CUDA, or Comprehensive Undergraduate Data Analytics, is an undergraduate analytics program offered by the University of Pennsylvania (Penn). The program emphasizes the
use of statistical computing and data analysis techniques to solve complex business problems. It provides a foundation in mathematics and statistics, as well as
practical applications in various industries such as finance, marketing, and healthcare. The program is designed for students who want to pursue careers in analytics
and is offered on campus and online.

>>> /bye
tegra@ok3d-1:~/ok3d/ollama-container/dev/jetson-containers$ date
Thu 04 Apr 2024 09:34:39 PM UTC
dusty-nv commented 6 months ago

Ok great, seems like it is working good and using GPU, awesome work!

When I merge/test this, I will add jetson-containers/data/models/ollama and symlink it to /root/.ollama inside the container, so the models will automatically be cached there (that jetson-containers/data location is automatically mounted into the container under /data if you use run.sh)

remy415 commented 6 months ago

@dusty-nv great, thank you!

I forgot to mention that I couldn’t find a lot of documentation on the implementation of the various benchmarks I found in the packages folder. The benchmark I have set up will run the server on the current terminal then will attempt to curl the api. It may be better to assume the backend is running and just pass in the server ip for the curl.

dusty-nv commented 6 months ago

@remy415 ok!, made some minor tweaks to ollama container in https://github.com/dusty-nv/jetson-containers/commit/413d5aff9d3120b29fdef697575ed762979e6a89 , got it working, pushed images for JP5/JP6 to DockerHub, and merged it into master - thank you for everything and all the upstream work to enable this on Jetson!

Given your contributions, please feel free to make a new topic on the Jetson Projects forum announcing this, I know the community has been asking for it. Otherwise I will post it next week.

Some notes:

remy415 commented 6 months ago

Awesome, I'm really excited for this, thank you!

I've already talked about some of these options for building with the Ollama devs, and I think the solution is to provide custom build flags for the containers. I will share some of their feedback here:

LLAMA_CUDA_F16 is disabled for the original Nano, but should be able to just detect if 53 is in CMAKE_CUDA_ARCHITECTURES (and if not, enable FP16 for Xavier/Orin which are the primary platforms for edge LLM nowadays)

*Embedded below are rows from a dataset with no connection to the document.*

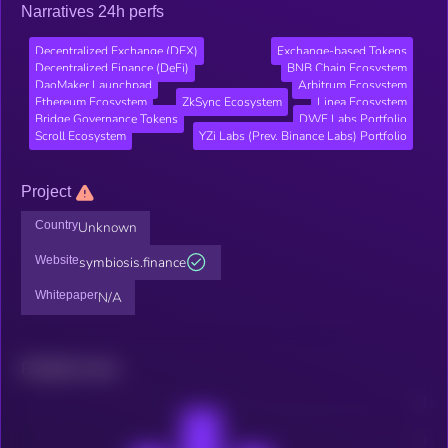
Narratives 24h perfs
Decentralized Exchange (DEX)
Exchange-based Tokens
Decentralized Finance (DeFi)
BNB Chain Ecosystem
DaoMaker Launchpad
Arbitrum Ecosystem
Ethereum Ecosystem
ZkSync Ecosystem
Linea Ecosystem
Bridge Governance Tokens
DWF Labs Portfolio
Scroll Ecosystem
YZi Labs (Prev. Binance Labs) Portfolio
Project
Country
Unknown
Website
symbiosis.finance
Whitepaper
N/A
Related news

The ollama developers wanted to prioritize compatibility over smaller performance gains for their general binary distribution. I disabled LLAMA_CUDA_F16 because it wasn't compiling when I had CMAKE_CUDA_ARCHITECTURES < 60. They were hesitant to include a "jetson only" build in their general build script, which I totally get since it is a smaller market and they otherwise mostly share the same code with standard linux + cuda builds.

Correct me if I'm wrong, but I believe LLAMA_CUDA_FORCE_MMQ=on is for batching, which Jetson users aren't using really and instead could benefit from CUDA_USE_TENSOR_CORES instead

You are absolutely correct, and the reason for this is again compatibility with older systems. They said they didn't see a substantial performance gain on tests having this option enabled, which may be true for beefier cards but I had a theory that this may make a difference on Jetson devices.

I will play around with build flags and see if I can override those options with the current ollama build(s). If not, I will make a PR with them to include support for changing options on the fly. I think the key might be with the custom cpu flags, if that works I will post an update.